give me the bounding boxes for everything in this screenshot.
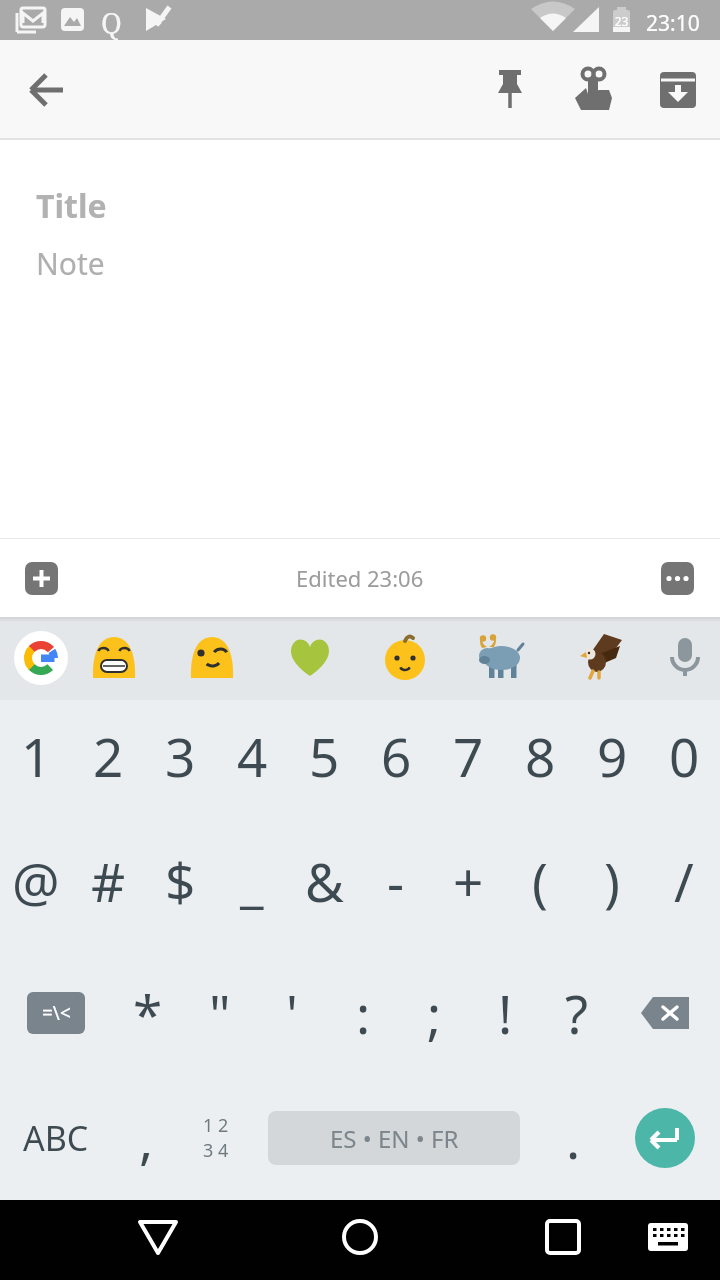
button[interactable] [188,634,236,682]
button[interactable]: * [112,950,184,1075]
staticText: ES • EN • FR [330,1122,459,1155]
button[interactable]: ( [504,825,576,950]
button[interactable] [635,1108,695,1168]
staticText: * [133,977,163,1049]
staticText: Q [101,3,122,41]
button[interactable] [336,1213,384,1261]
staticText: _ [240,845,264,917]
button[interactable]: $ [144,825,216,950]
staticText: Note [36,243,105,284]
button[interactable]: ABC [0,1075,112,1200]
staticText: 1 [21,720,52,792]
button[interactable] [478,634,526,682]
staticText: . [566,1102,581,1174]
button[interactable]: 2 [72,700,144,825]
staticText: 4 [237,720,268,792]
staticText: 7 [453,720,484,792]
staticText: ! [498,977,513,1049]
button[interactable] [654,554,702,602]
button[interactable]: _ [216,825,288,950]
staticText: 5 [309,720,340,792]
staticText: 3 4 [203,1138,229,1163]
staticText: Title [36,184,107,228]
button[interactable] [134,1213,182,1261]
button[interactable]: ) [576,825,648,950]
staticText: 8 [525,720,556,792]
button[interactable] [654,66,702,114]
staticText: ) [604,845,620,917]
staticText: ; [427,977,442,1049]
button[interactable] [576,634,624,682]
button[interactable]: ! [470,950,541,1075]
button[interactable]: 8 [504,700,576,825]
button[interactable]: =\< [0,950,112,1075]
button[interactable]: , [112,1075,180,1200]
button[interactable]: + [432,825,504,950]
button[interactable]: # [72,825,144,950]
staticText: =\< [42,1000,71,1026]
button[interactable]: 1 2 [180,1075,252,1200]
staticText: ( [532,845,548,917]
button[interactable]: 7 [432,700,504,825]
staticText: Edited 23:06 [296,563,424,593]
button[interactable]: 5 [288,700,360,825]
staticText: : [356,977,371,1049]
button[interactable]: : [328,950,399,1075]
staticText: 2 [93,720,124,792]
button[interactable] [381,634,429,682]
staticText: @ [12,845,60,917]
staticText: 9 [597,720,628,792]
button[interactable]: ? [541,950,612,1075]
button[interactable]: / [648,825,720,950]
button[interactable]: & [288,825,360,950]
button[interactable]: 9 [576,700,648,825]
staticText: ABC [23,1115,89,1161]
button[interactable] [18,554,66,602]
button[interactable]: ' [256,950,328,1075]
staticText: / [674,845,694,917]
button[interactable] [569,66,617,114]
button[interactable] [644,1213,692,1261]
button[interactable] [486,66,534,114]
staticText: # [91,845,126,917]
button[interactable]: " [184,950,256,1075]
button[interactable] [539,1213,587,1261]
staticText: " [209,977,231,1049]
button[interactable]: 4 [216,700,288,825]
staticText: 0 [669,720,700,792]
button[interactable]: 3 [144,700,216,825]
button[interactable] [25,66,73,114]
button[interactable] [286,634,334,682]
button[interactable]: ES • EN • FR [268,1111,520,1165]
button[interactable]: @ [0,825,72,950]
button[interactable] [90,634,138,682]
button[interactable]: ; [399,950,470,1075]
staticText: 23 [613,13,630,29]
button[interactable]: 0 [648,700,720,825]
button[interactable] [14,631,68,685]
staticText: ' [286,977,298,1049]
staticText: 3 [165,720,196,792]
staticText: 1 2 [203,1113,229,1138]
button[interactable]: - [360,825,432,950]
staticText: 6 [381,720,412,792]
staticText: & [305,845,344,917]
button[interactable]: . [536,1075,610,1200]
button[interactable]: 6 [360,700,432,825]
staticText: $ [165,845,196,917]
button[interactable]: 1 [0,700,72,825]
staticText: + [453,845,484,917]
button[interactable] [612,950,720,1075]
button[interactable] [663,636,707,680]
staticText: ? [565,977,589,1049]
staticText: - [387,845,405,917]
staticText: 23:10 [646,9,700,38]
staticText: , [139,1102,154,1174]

══════════════════════════════

Task prompt.
From the first line to the last, repeat the records exactly, leaving out the pictures.

Answer to this problem.
give me the bounding boxes for everything in this screenshot.
button[interactable] [188,634,236,682]
button[interactable]: * [112,950,184,1075]
staticText: ES • EN • FR [330,1122,459,1155]
button[interactable]: ( [504,825,576,950]
button[interactable] [635,1108,695,1168]
staticText: * [133,977,163,1049]
staticText: Q [101,3,122,41]
button[interactable] [336,1213,384,1261]
staticText: _ [240,845,264,917]
button[interactable]: $ [144,825,216,950]
staticText: Note [36,243,105,284]
button[interactable]: ABC [0,1075,112,1200]
staticText: 1 [21,720,52,792]
button[interactable] [478,634,526,682]
staticText: . [566,1102,581,1174]
button[interactable]: 2 [72,700,144,825]
staticText: 4 [237,720,268,792]
staticText: 7 [453,720,484,792]
staticText: ! [498,977,513,1049]
button[interactable] [654,554,702,602]
button[interactable]: _ [216,825,288,950]
staticText: 5 [309,720,340,792]
staticText: 3 4 [203,1138,229,1163]
staticText: Title [36,184,107,228]
button[interactable] [134,1213,182,1261]
button[interactable]: ) [576,825,648,950]
staticText: 8 [525,720,556,792]
button[interactable] [654,66,702,114]
staticText: ) [604,845,620,917]
staticText: ; [427,977,442,1049]
button[interactable] [576,634,624,682]
button[interactable]: ! [470,950,541,1075]
button[interactable]: 8 [504,700,576,825]
button[interactable]: =\< [0,950,112,1075]
button[interactable]: , [112,1075,180,1200]
button[interactable]: + [432,825,504,950]
button[interactable]: # [72,825,144,950]
staticText: =\< [42,1000,71,1026]
button[interactable]: 1 2 [180,1075,252,1200]
staticText: ( [532,845,548,917]
button[interactable]: 7 [432,700,504,825]
staticText: Edited 23:06 [296,563,424,593]
button[interactable]: 5 [288,700,360,825]
staticText: : [356,977,371,1049]
button[interactable]: : [328,950,399,1075]
staticText: 2 [93,720,124,792]
button[interactable] [381,634,429,682]
staticText: @ [12,845,60,917]
staticText: 9 [597,720,628,792]
button[interactable]: ? [541,950,612,1075]
button[interactable]: / [648,825,720,950]
button[interactable]: & [288,825,360,950]
button[interactable]: 9 [576,700,648,825]
staticText: ABC [23,1115,89,1161]
button[interactable] [18,554,66,602]
button[interactable]: ' [256,950,328,1075]
staticText: / [674,845,694,917]
button[interactable] [569,66,617,114]
button[interactable] [644,1213,692,1261]
button[interactable] [486,66,534,114]
staticText: # [91,845,126,917]
button[interactable]: " [184,950,256,1075]
button[interactable] [539,1213,587,1261]
staticText: " [209,977,231,1049]
button[interactable]: 4 [216,700,288,825]
staticText: 0 [669,720,700,792]
button[interactable]: 3 [144,700,216,825]
button[interactable] [25,66,73,114]
button[interactable] [286,634,334,682]
button[interactable]: ES • EN • FR [268,1111,520,1165]
button[interactable]: @ [0,825,72,950]
button[interactable] [90,634,138,682]
button[interactable]: ; [399,950,470,1075]
staticText: 23 [613,13,630,29]
button[interactable]: 0 [648,700,720,825]
button[interactable] [14,631,68,685]
staticText: ' [286,977,298,1049]
staticText: 3 [165,720,196,792]
staticText: 1 2 [203,1113,229,1138]
button[interactable]: - [360,825,432,950]
staticText: 6 [381,720,412,792]
staticText: & [305,845,344,917]
button[interactable]: . [536,1075,610,1200]
button[interactable]: 6 [360,700,432,825]
staticText: $ [165,845,196,917]
button[interactable]: 1 [0,700,72,825]
staticText: + [453,845,484,917]
button[interactable] [612,950,720,1075]
button[interactable] [663,636,707,680]
staticText: ? [565,977,589,1049]
staticText: - [387,845,405,917]
staticText: 23:10 [646,9,700,38]
staticText: , [139,1102,154,1174]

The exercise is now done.